Could you go the the AP and capture IPADDRESS/field_diags.cgi

and send those to me at

andrew.rimmer@cambiumnetworks.com

I will get these looked at as soon as possible for clues as to the problem.

If you could raise a support ticket as well that would be great, to help if others have the same problem and if there is a need for an RMA.

[edit]

Those all look like power cycle reboots, how are you powering the 450m and do you have an alternative ?

Selecting frequency 'none' will effectively disable the TX and will have a lower power draw.

best regards,

Andy

1 Like

Update on Zach's issue.

After emails it looks like this was a problem with trying to use an underrated power supply.

Hopefully Zach can confirm once the correct power source is used.

regards,

Andy.

1 Like

We’re also experiencing similar issues with our 2 3.6 Medusa APs.

12/31/2019 : 17:00:06 MST : :RFSync: EVENT = 4 STATE = 0
09/23/2021 : 10:39:50 MST : :Time Set
09/23/2021 : 10:40:20 MST : :Board Temperature: 16 C / 60 F

AP would reboot every 30 to 40 mins.

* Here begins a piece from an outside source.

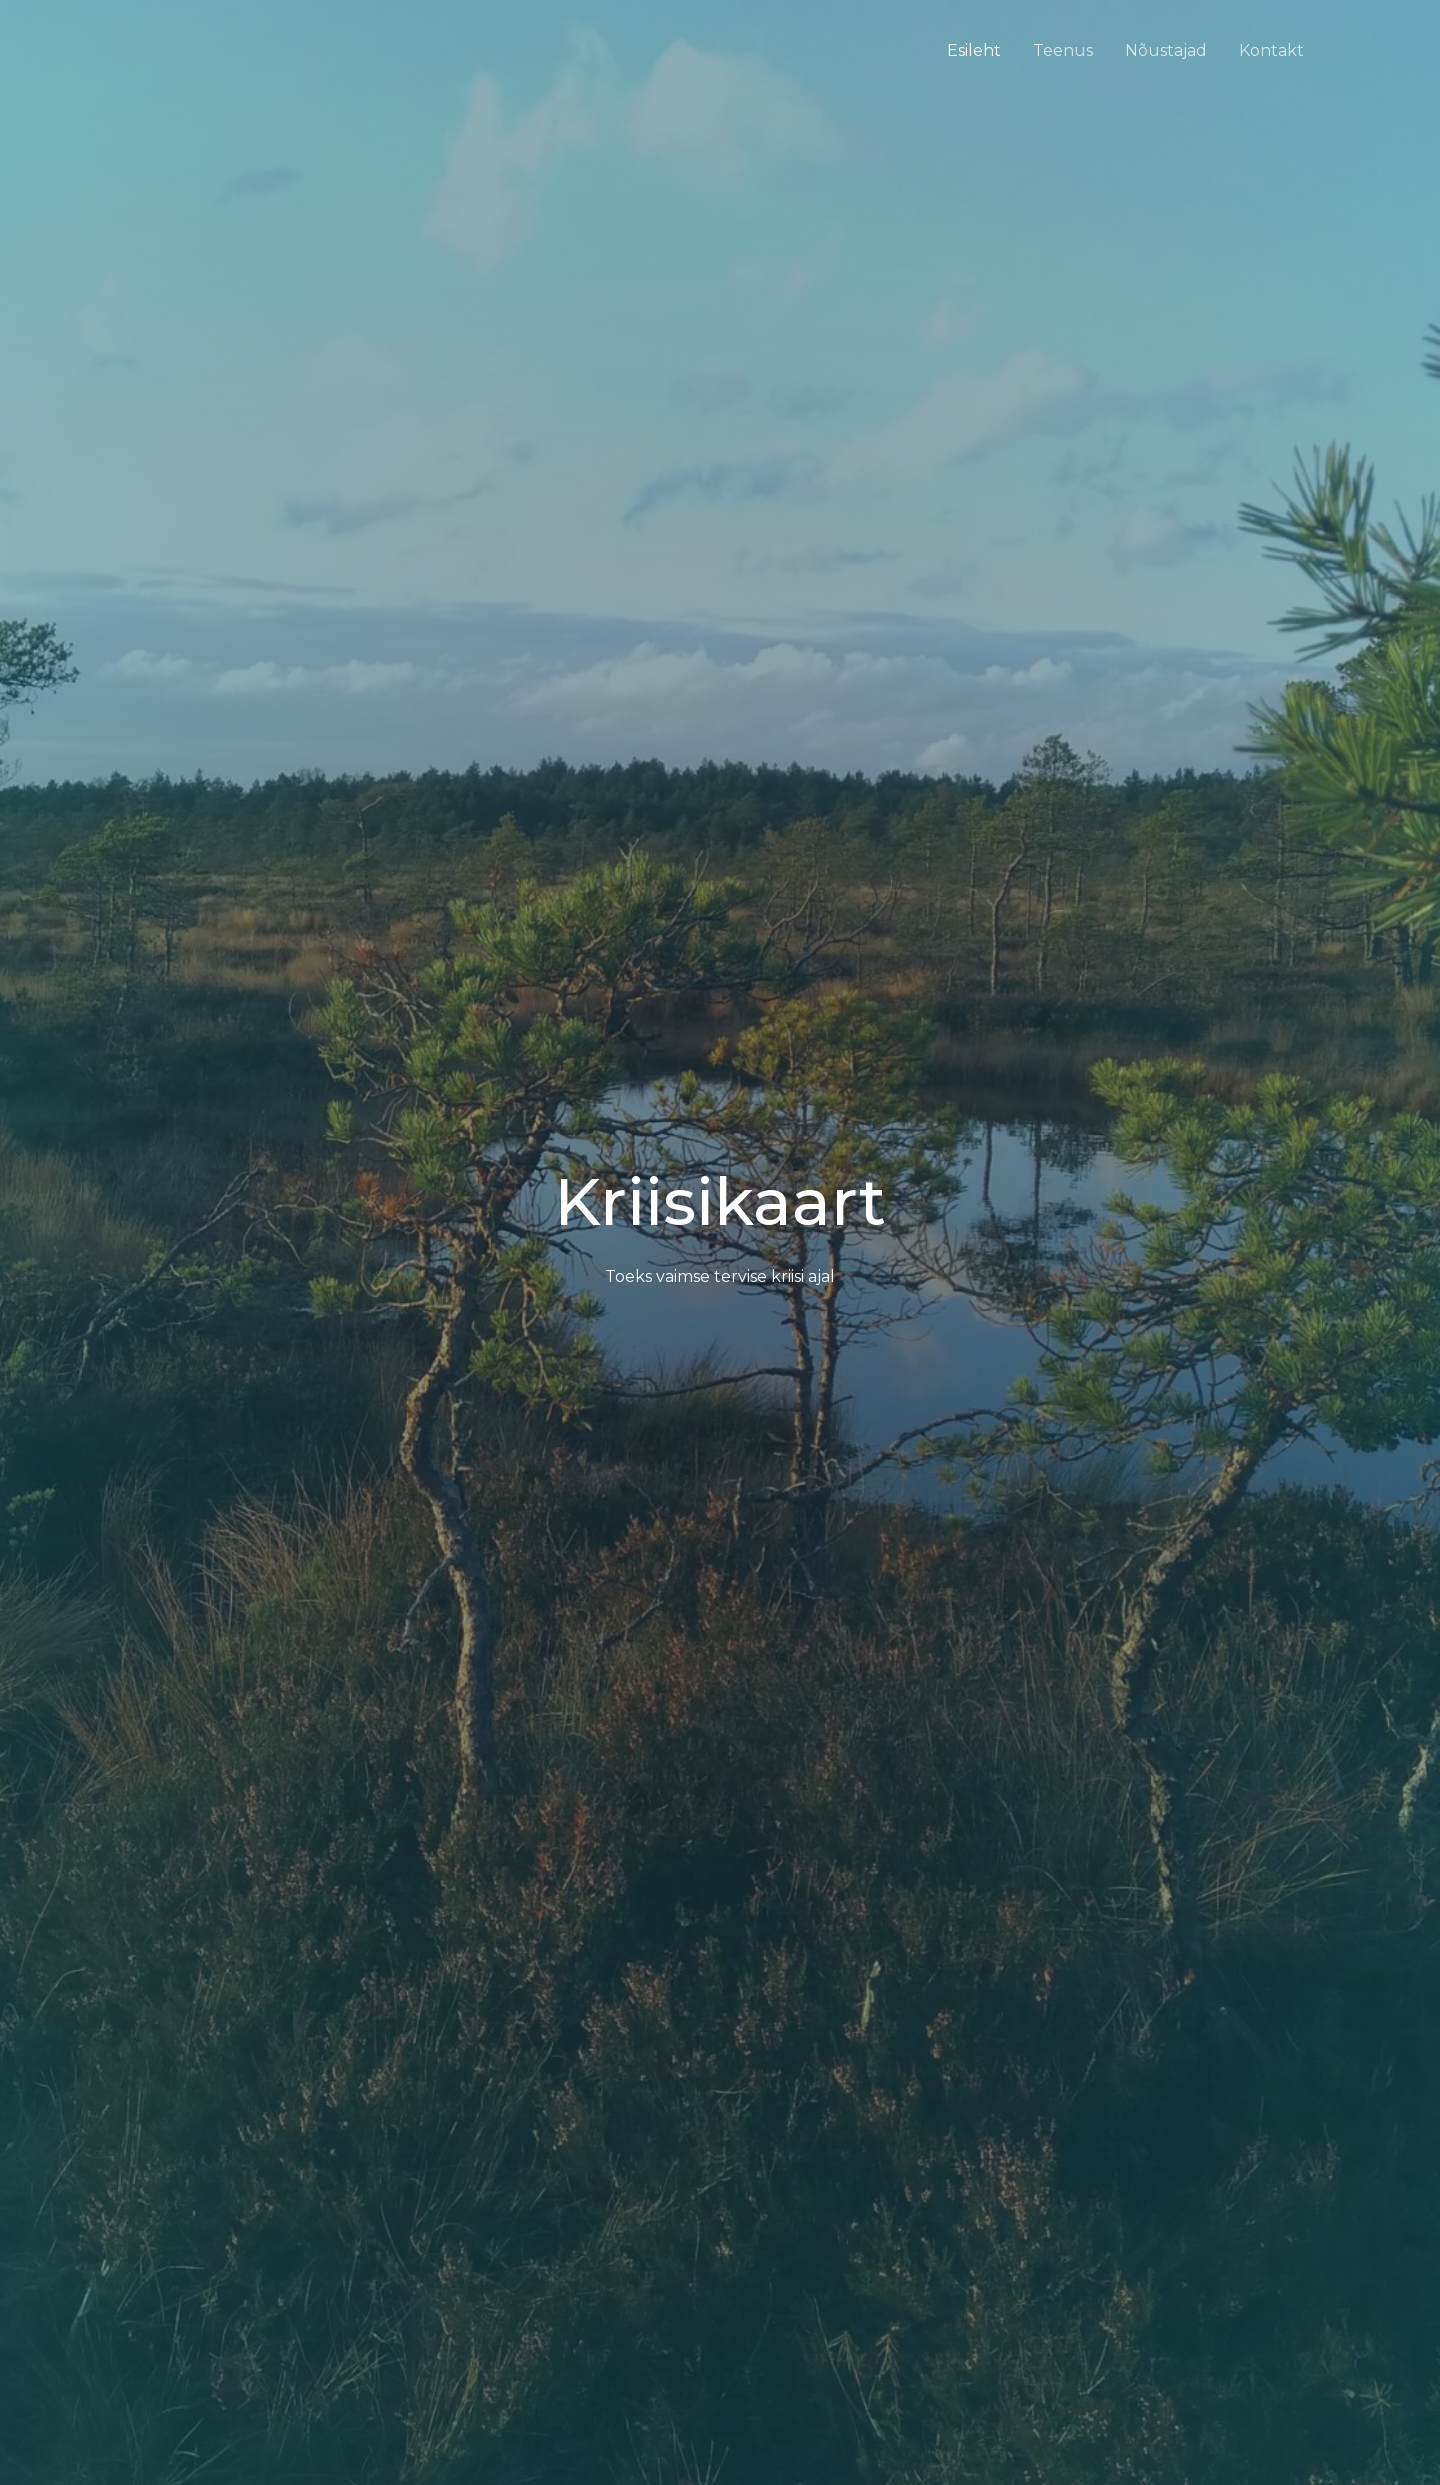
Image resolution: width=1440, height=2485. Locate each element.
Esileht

Our East AP was working good at first with 10 SMs connected but it started acting up when we start connecting SMs to the 2nd AP. Tried updating the firmware to v20.2.2.1 but no luck. East AP eventually went to Radio-Not-Calibrated mode.

Cambium_AndyRCambium

May '18

Update on Zach’s issue.

After emails it looks like this was a problem with trying to use an underrated power supply.

Are Medusas limited to only work with CMM5?